A poca distancia de la Biblioteca del Congreso, a lo largo del National Mall, se sitúan otras tantas tentaciones igualmente fáusticas (¡y gratuitas!) a las que he tenido poco tiempo de sucumbir: alrededor de diez museos del Instituto Smithsonian y la National Gallery of Art, que posee una colección difícil de superar.

Además de ser el centro cultural y turístico de la ciudad, el National Mall ha servido durante décadas, de manera especial desde los años sesenta, como un lugar de encuentro para protestas y manifestaciones de todo tipo. Cada enero, por ejemplo, hay una multitudinaria marcha por la vida, que comienza con un mitin al lado del Washington Memorial y termina frente a la Corte Suprema para pedir la protección de los no nacidos. El año pasado estuve allí, en medio de una multitud notoriamente joven, y escuché la histórica intervención del vicepresidente de la nación, que logró que un acto que no suele recibir ninguna cobertura mediática ocupara la primera página de la edición de Washington del New York Times al día siguiente.
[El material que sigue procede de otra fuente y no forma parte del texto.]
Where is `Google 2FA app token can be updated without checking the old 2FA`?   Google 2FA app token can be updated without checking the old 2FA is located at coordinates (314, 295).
Esta cercanía a los órganos de gobierno hace que en Washington la política bulla en cada esquina y esté presente hasta en los coches. Mientras que todos los estados tienen una frase feliz en su matrícula estándar —«The Spirit of America», «Evergreen State», «Wild, Wonderful»—, en las del Distrito de Columbia se lee la amarga «Taxation Without Representation» como protesta a la falta de representación en el Congreso, por su estatuto de distrito.

Lo que importa

Mis días, sin embargo, como decía, transcurren lejos de las discusiones políticas actuales y los augurios apocalíticos de los medios. Tengo la suerte de estar en una universidad con una viva conciencia de ser una comunidad de académicos que aspiran a la santidad, que a través de la oración y la investigación buscan contribuir a una sabia resolución de los asuntos de nuestro tiempo. No son mis palabras: todo esto nos lo decía el rector de la Catholic University en una carta del noviembre de las elecciones, en la que en lugar de invitarnos a las protestas y llantos comunitarios de otras universidades nos animaba a que buscáramos el tiempo para estudiar, reflexionar y debatir en servicio al bien común, realizando nuestras investigaciones con miras a propósitos más altos, y así asumir la responsabilidad que nos corresponde.
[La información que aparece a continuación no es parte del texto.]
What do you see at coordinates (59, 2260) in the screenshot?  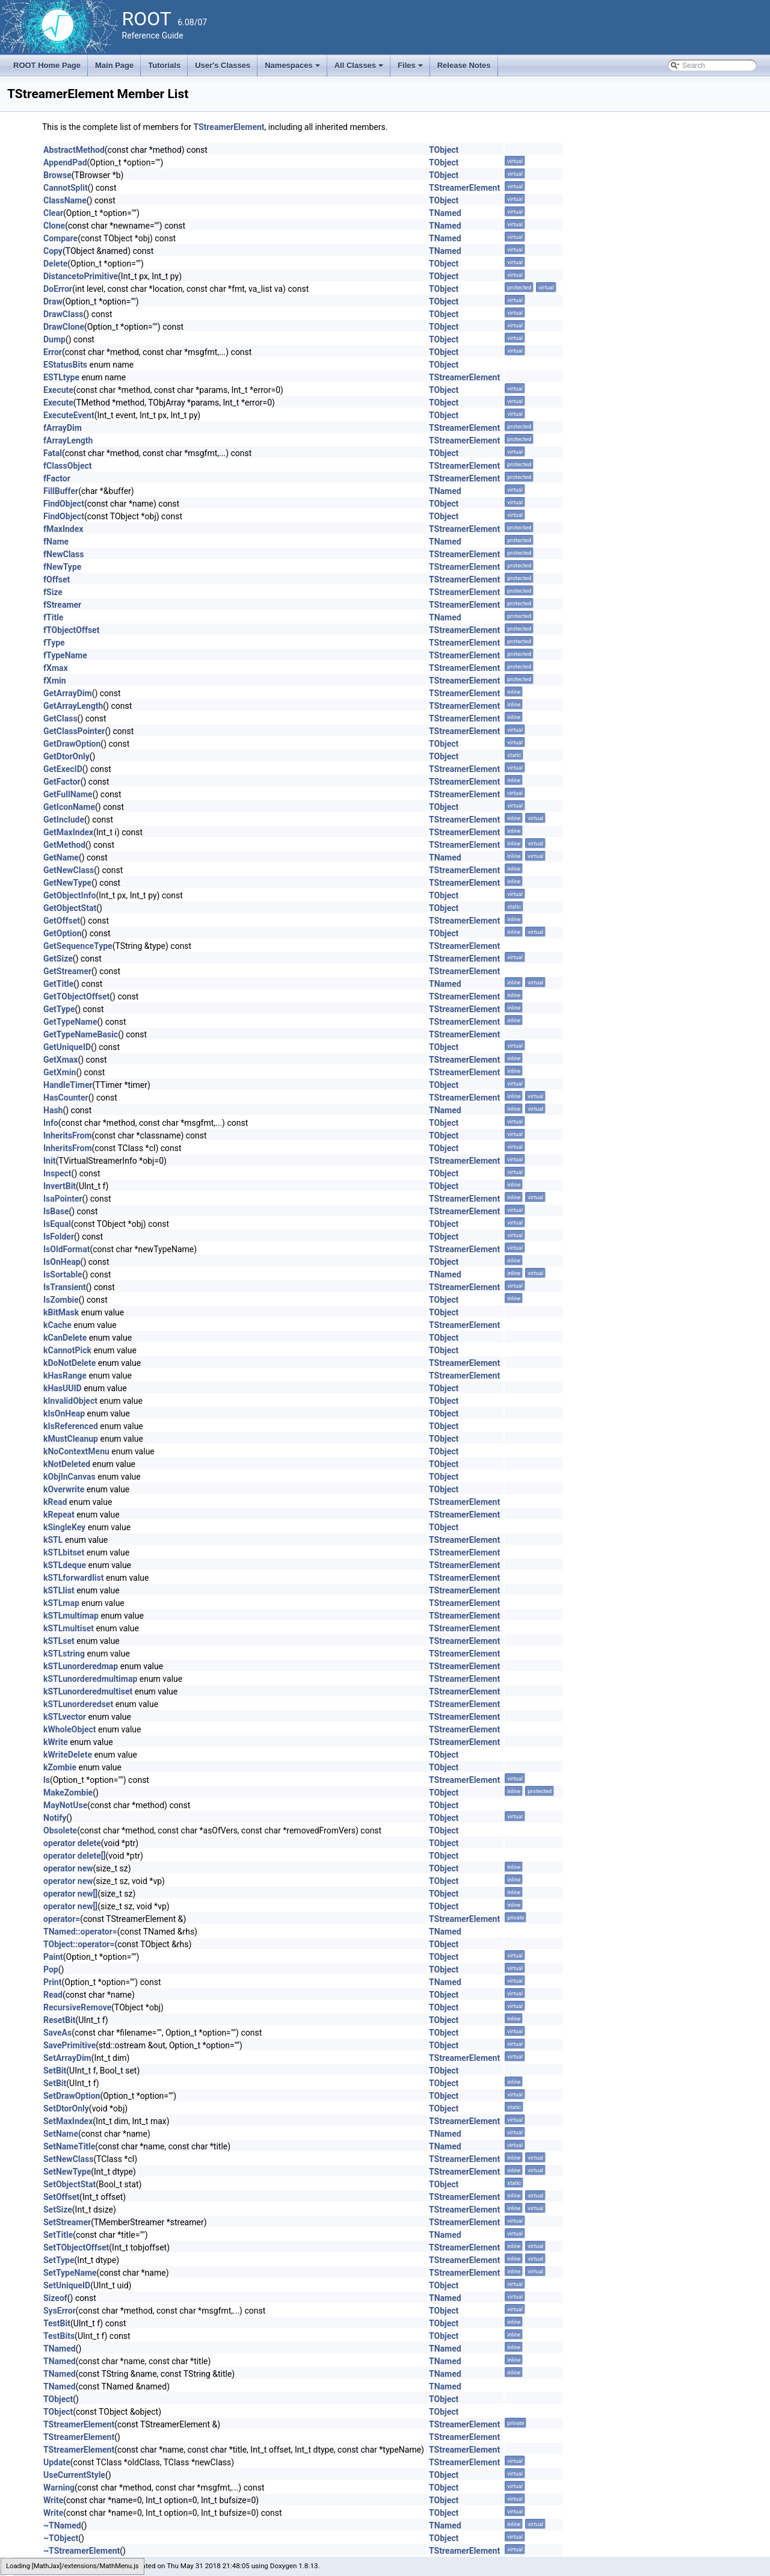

La mayor parte de mis días aquí se escurre sin mucha épica, entre los libros de una biblioteca. Poca cosa para estos tiempos tan interesantes. Sin embargo, bajo la luz de lo que nos decía el rector, más allá del hoc saeculum del que hablábamos en el seminario de La ciudad de Dios, se asoma el tesoro que la maldición china protege: lo que de verdad importa, lo que no pasa de moda es aquello que ni muere ni se acaba, aquello que permanece esencialmente inmune a las euforias y olvidos de cada época. Todo eso que la filosofía desde antiguo se ha preguntado, y que hoy —incluso allí donde, por un imposible, nada interesante sucediera— quienes queremos dedicarnos a este oficio aún nos seguimos preguntando.